By Steve Bright, cross-posted from Second Class Justice

The Equal Justice Initiative, based in Montgomery, Alabama, issued a report in July, 2011 about the practice of Alabama judges routinely overriding jury verdicts of life imprisonment and imposing the death penalty.  Judge override is the primary reason why Alabama has the highest per capita death sentencing rate and execution rate in the country.  Alabama, a state with a population of 4.5 million, imposed more new death sentences in 2010 than Texas, which has a population of 24 million.

Alabama’s trial and appellate court judges are elected.  Judicial candidates frequently campaign on their support and enthusiasm for capital punishment.  This produces judges who are likely to override.  In addition, judges override to show their support for the death penalty and to avoid criticism for being lenient if challenged in the next election.

Of the 34 states with the death penalty, judicial override of jury sentences is legal in only three:  Alabama, Delaware, and Florida.  However, Florida and Delaware have strict standards for override.  No one in Delaware is on death row as a result of an override.  No death sentences have been imposed by override in Florida since 1999.  In Delaware and Florida, judges occasionally override death verdicts and impose life.

This rarely happens in Alabama.

Among the report’s findings:

• Since 1976, Alabama judges have overridden jury verdicts 107 times.  Although judges have authority to override life or death verdicts, in 92% of overrides elected judges have overruled jury verdicts of life to impose the death penalty.  In some years, half of all death sentences imposed in Alabama have been the result of override.

• Twenty-one percent of the 199 people on Alabama’s death row at the time the report was issued were sentenced to death through judicial override after juries sentenced them to life imprisonment without the possibility of parole.

• Override rates fluctuate wildly from year to year with the rate often elevated in election years.   In 2008, an election year, 30% of new death sentences were imposed by judge   override, compared to 7% in 1997, a non-election year.

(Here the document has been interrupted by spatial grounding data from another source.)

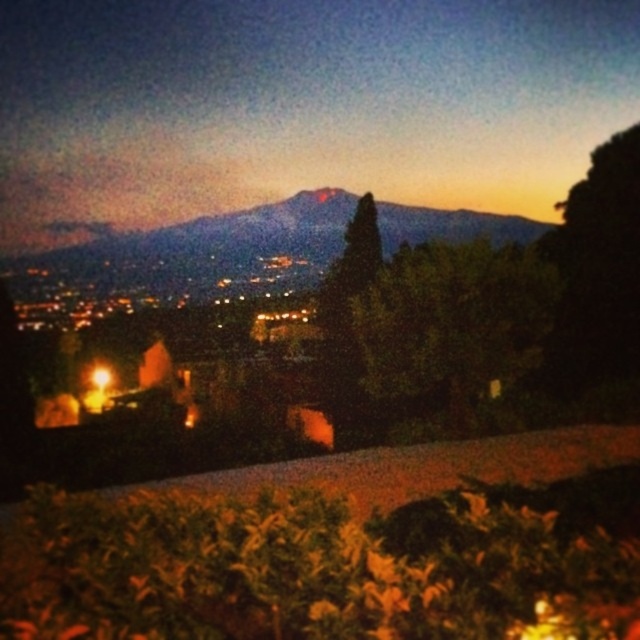 Question: Does matte black mountain at upper center come behind blue-gray mountain at center?

Choices:
 (A) yes
 (B) no

Answer: (A)

Question: Can you confirm if matte black mountain at upper center is bigger than blue-gray mountain at center?

Choices:
 (A) yes
 (B) no

Answer: (A)

Question: Which object is closer to the camera taking this photo?

Choices:
 (A) blue-gray mountain at center
 (B) matte black mountain at upper center

Answer: (A)

Question: In this image, where is matte black mountain at upper center located relative to blue-gray mountain at center?

Choices:
 (A) left
 (B) right

Answer: (B)

Question: Which object is closer to the camera taking this photo?

Choices:
 (A) blue-gray mountain at center
 (B) matte black mountain at upper center

Answer: (A)

Question: Among these points, which one is nearest to the camera?

Choices:
 (A) (x=44, y=145)
 (B) (x=244, y=227)

Answer: (B) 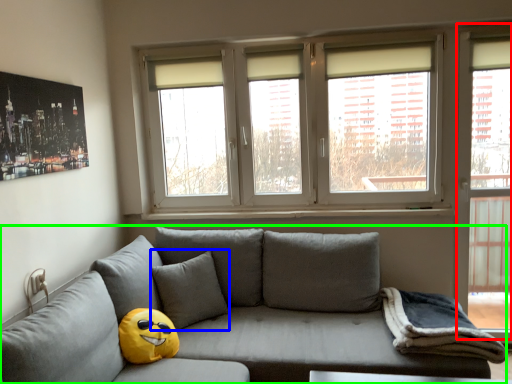 Question: Considering the real-world distances, which object is farthest from glass door (highlighted by a red box)? pillow (highlighted by a blue box) or studio couch (highlighted by a green box)?

Choices:
 (A) pillow
 (B) studio couch

Answer: (A) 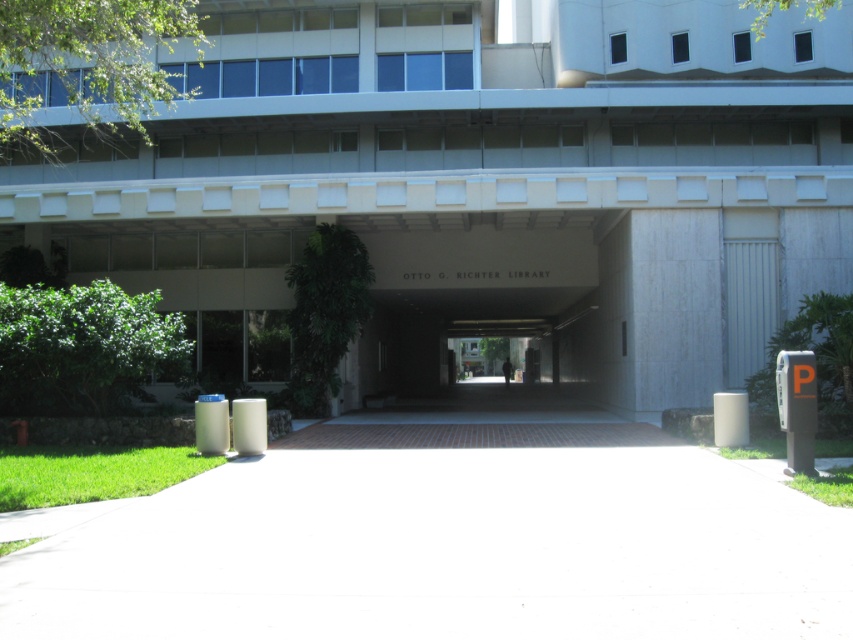 You are standing at the entrance of the Otto G. Richter Library and want to locate the white concrete parking garage at center. According to the coordinates provided, where should you look to find it?

The white concrete parking garage at center is located at point (479,182).

You are standing at the entrance of the Otto G. Richter Library and need to determine which structure is taller between the white concrete parking garage at center and the white concrete pavement at lower center. Based on the scene, which one is taller?

The white concrete parking garage at center is taller than the white concrete pavement at lower center.

You are standing at the entrance of the Otto G. Richter Library and want to reach the point marked as point (653,120). If your walking speed is 1.5 meters per second, how many seconds will it take you to reach that point?

The point (653,120) is 29.10 meters away from the camera. At a walking speed of 1.5 meters per second, it would take 29.10 divided by 1.5, which equals approximately 19.4 seconds to reach the point. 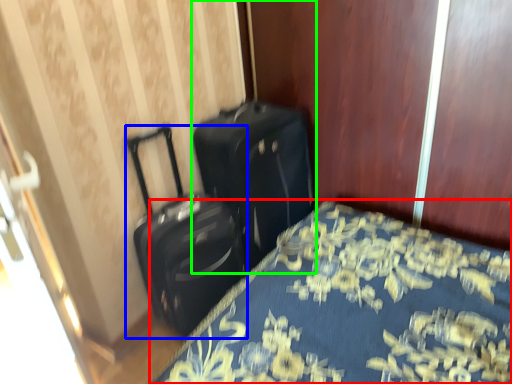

• There is evidence that elected judges override jury life verdicts in cases involving white victims much more frequently than in cases involving victims who are black.  Seventy-five percent of all death sentences imposed by override involve white victims, even though less than 35% of all homicide victims in Alabama are white.

• Some sentencing orders in cases where judges have overridden jury verdicts make reference to the race of the offender and reveal illegal bias and race-consciousness.

• Some judges persistently reject jury life verdicts and impose death.   Two judges in Mobile County, Braxton Kittrell and Ferrill McRae, have overruled 11 life verdicts to impose death.